━━ INFORMATION SUPPLIED ━━

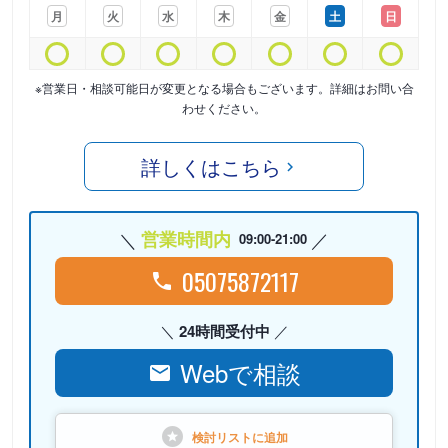
月
火
水
木
金
土
日
※営業日・相談可能日が変更となる場合もございます。詳細はお問い合
わせください。
詳しくはこちら
営業時間内
09:00-21:00
05075872117
24時間受付中
Webで相談
検討リストに
追加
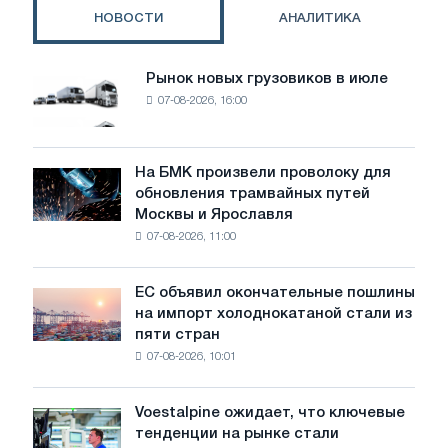
мотоцикл
НОВОСТИ
АНАЛИТИКА
Рынок новых грузовиков в июле
Рынок
07-08-2026, 16:00
новых
грузовиков
в
июле
На БМК произвели проволоку для
На
обновления трамвайных путей
БМК
Москвы и Ярославля
произвели
07-08-2026, 11:00
проволоку
для
обновления
ЕС объявил окончательные пошлины
ЕС
трамвайных
на импорт холоднокатаной стали из
объявил
путей
пяти стран
окончательные
Москвы
07-08-2026, 10:01
пошлины
и
на
Ярославля
импорт
Voestalpine ожидает, что ключевые
Voestalpine
холоднокатаной
тенденции на рынке стали
ожидает,
стали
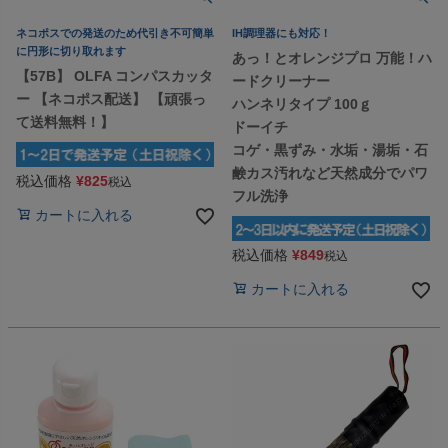
ネコポスでの発送のため代引き不可簡単
IH調理器にも対応！
に円形に切り取れます
あっ！とオレンジプロ 万能！ハ
【57B】 OLFA コンパスカッタ
ードクリーナー
ー 【ネコポス配送】 【頑張っ
ハンネリタイプ 100ｇ
て送料無料！】
ドーイチ
コゲ・黒ずみ・水垢・湯垢・石
鹸カス汚れなど天然成分でパワ
税込価格
¥
825
税込
フル洗浄
カートに入れる
税込価格
¥
849
税込
カートに入れる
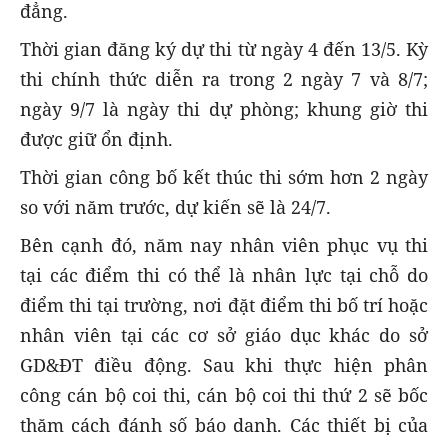
đẳng.
Thời gian đăng ký dự thi từ ngày 4 đến 13/5. Kỳ
thi chính thức diễn ra trong 2 ngày 7 và 8/7;
ngày 9/7 là ngày thi dự phòng; khung giờ thi
được giữ ổn định.
Thời gian công bố kết thúc thi sớm hơn 2 ngày
so với năm trước, dự kiến sẽ là 24/7.
Bên cạnh đó, năm nay nhân viên phục vụ thi
tại các điểm thi có thể là nhân lực tại chỗ do
điểm thi tại trường, nơi đặt điểm thi bố trí hoặc
nhân viên tại các cơ sở giáo dục khác do sở
GD&ĐT điều động. Sau khi thực hiện phân
công cán bộ coi thi, cán bộ coi thi thứ 2 sẽ bốc
thăm cách đánh số báo danh. Các thiết bị của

━━━

The lines to write out run from the one containing "09:00-21:00" through the final line of the material above, both included; write them out exactly, with no pictures.

09:00-21:00
05075872117
24時間受付中
Webで相談
検討リストに
追加
мотоцикл
НОВОСТИ
АНАЛИТИКА
Рынок новых грузовиков в июле
Рынок
07-08-2026, 16:00
новых
грузовиков
в
июле
На БМК произвели проволоку для
На
обновления трамвайных путей
БМК
Москвы и Ярославля
произвели
07-08-2026, 11:00
проволоку
для
обновления
ЕС объявил окончательные пошлины
ЕС
трамвайных
на импорт холоднокатаной стали из
объявил
путей
пяти стран
окончательные
Москвы
07-08-2026, 10:01
пошлины
и
на
Ярославля
импорт
Voestalpine ожидает, что ключевые
Voestalpine
холоднокатаной
тенденции на рынке стали
ожидает,
стали
ネコポスでの発送のため代引き不可簡単
IH調理器にも対応！
に円形に切り取れます
あっ！とオレンジプロ 万能！ハ
【57B】 OLFA コンパスカッタ
ードクリーナー
ー 【ネコポス配送】 【頑張っ
ハンネリタイプ 100ｇ
て送料無料！】
ドーイチ
コゲ・黒ずみ・水垢・湯垢・石
鹸カス汚れなど天然成分でパワ
税込価格
¥
825
税込
フル洗浄
カートに入れる
税込価格
¥
849
税込
カートに入れる
đẳng.
Thời gian đăng ký dự thi từ ngày 4 đến 13/5. Kỳ
thi chính thức diễn ra trong 2 ngày 7 và 8/7;
ngày 9/7 là ngày thi dự phòng; khung giờ thi
được giữ ổn định.
Thời gian công bố kết thúc thi sớm hơn 2 ngày
so với năm trước, dự kiến sẽ là 24/7.
Bên cạnh đó, năm nay nhân viên phục vụ thi
tại các điểm thi có thể là nhân lực tại chỗ do
điểm thi tại trường, nơi đặt điểm thi bố trí hoặc
nhân viên tại các cơ sở giáo dục khác do sở
GD&ĐT điều động. Sau khi thực hiện phân
công cán bộ coi thi, cán bộ coi thi thứ 2 sẽ bốc
thăm cách đánh số báo danh. Các thiết bị của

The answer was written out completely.